Spaceways, Inc., had a bank-account already amounting to more than twenty years of Cochrane's best earning-power. He was selling publicity for sponsors to hang their commercials on, in a strict parallel to Christopher Columbus' selling of spices to come. But Cochrane was delivering for cash. Freight-rockets were on the way moonward now, whose cargoes of supplies for a space-journey Cochrane was accepting only when a bonus in money was paid for the right to brag about it. So-and-so's oxygen paid for the privilege of supplying air-reserves. What's-his-name's dehydrated vegetables were accepted on similar terms, with whoosit's instant coffee and somebody else's noodle soup in bags.

"If," said Cochrane tiredly, looking up from the statement, "we could only start off in a fleet instead of a single ship, Babs, we'd not only be equipped but so rich before we started that we'd want to stay home to enjoy it!" He yawned prodigiously. "I'm going to get some sleep. Don't let me sleep too long!"

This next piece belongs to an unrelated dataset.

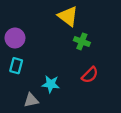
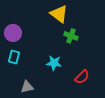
red semicircle: (90, 75) -> (82, 77), moved
cyan star: (51, 84) -> (54, 63), moved

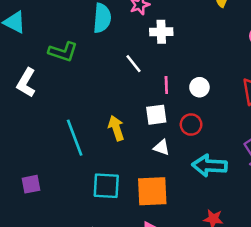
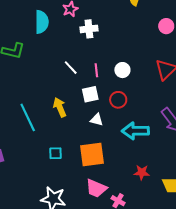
white line: (133, 64) -> (71, 68), moved
cyan square: (106, 186) -> (55, 153), size x0.6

He went off to his hotel-room and was out cold before his head had drifted down to its pillow. But he was not pleased with himself. It annoyed him that his revolt against being an expendable employee had taken the form of acting like one of his former bosses in collecting ruthlessly for the brains—in the case of Jones—and the neurotic idiosyncrasies—in the case of Dabney—of other men. The gesture by which he had become independent was not quite the splendid, scornful one he'd have liked. The fact that this sort of gesture worked, and nothing else would have, did not make him feel better.

But he slept.

He dreamed that he was back at his normal business of producing a television show. Nobody but himself cared whether the show went on or not. The actual purpose of all his subordinates seemed to be to cut as many throats among their fellow-workers as possible—in a business way, of course—so that by their own survival they might succeed to a better job and higher pay. This is what is called the fine spirit of teamwork by which things get done, both in private and public enterprise.

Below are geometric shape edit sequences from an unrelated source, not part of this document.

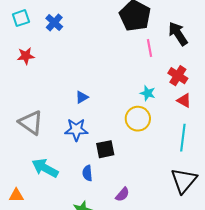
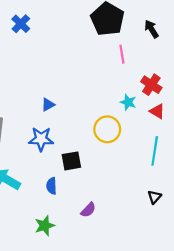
black arrow: (178, 34) -> (151, 29), moved, size x0.7
cyan star: (148, 93) -> (128, 102), moved
black triangle: (184, 181) -> (154, 197), size x0.5

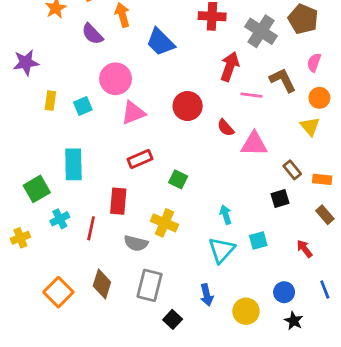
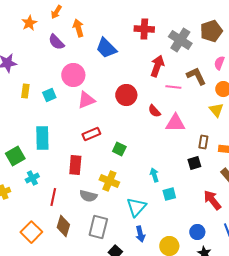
brown pentagon: (303, 19) -> (211, 31), turned 30
brown rectangle: (292, 170) -> (203, 142), turned 48
red line: (91, 228) -> (53, 197), moved
cyan square: (258, 241) -> (169, 194), moved
red arrow: (304, 249) -> (212, 200), size x1.5
cyan triangle: (222, 250) -> (136, 207), moved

It was a very realistic dream, but it was not restful.

While he slept, the world wagged on and the cosmos continued on its normal course. The two moons of Earth—one natural and one artificial—swung in splendid circles about their primary. The nine moons of Saturn spun about that planet’s divided rings. The red spot of Jupiter and the bands on that gas-giant world moved in orderly fashion about its circumference. Light-centuries away, giant Cepheid suns expanded monstrously and contracted again, rather more rapidly than their gravitational fields could account for. Double stars sedately swung about each other. Comets reached their farthest points and, mere aggregations of frigid jagged stones and metal, prepared for another plunge back into light and heat and warmth.

And various prosaic actions took place on Luna.

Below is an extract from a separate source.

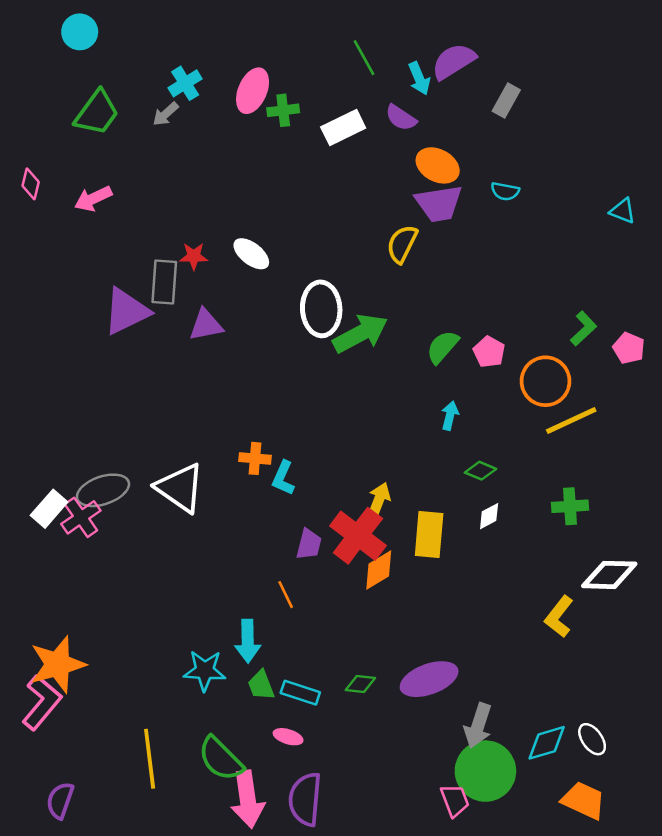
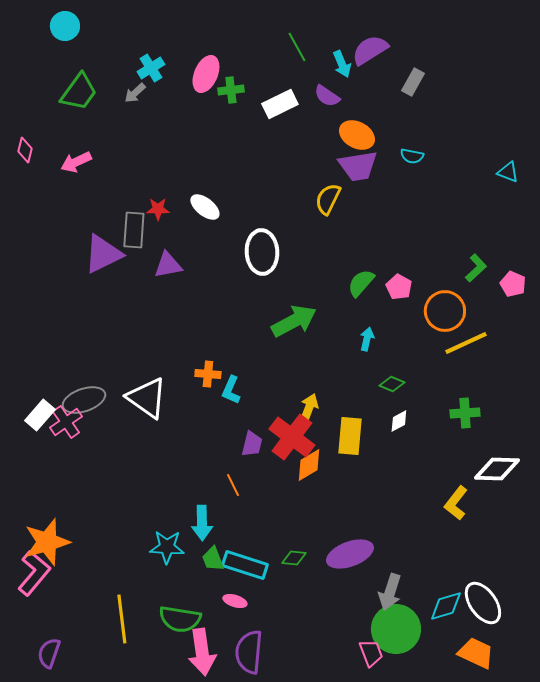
green arrow: (360, 333) -> (294, 321), moved
cyan rectangle: (300, 693) -> (245, 565), size x1.4
white ellipse: (592, 739) -> (483, 603), size x1.6
green semicircle: (221, 759) -> (180, 619), turned -36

When Cochrane waked and went back to the hotel-room in use as an office, he found Babs talking confidentially to a woman—girl, rather—whom Cochrane vaguely remembered. Then he did a double take. He did remember her. Three or four years before she'd been the outstanding television personality of the year. She'd been pretty, but not so pretty that you didn't realize that she was a person. She was everything that Marilyn Winters was not—and she'd been number two name in television.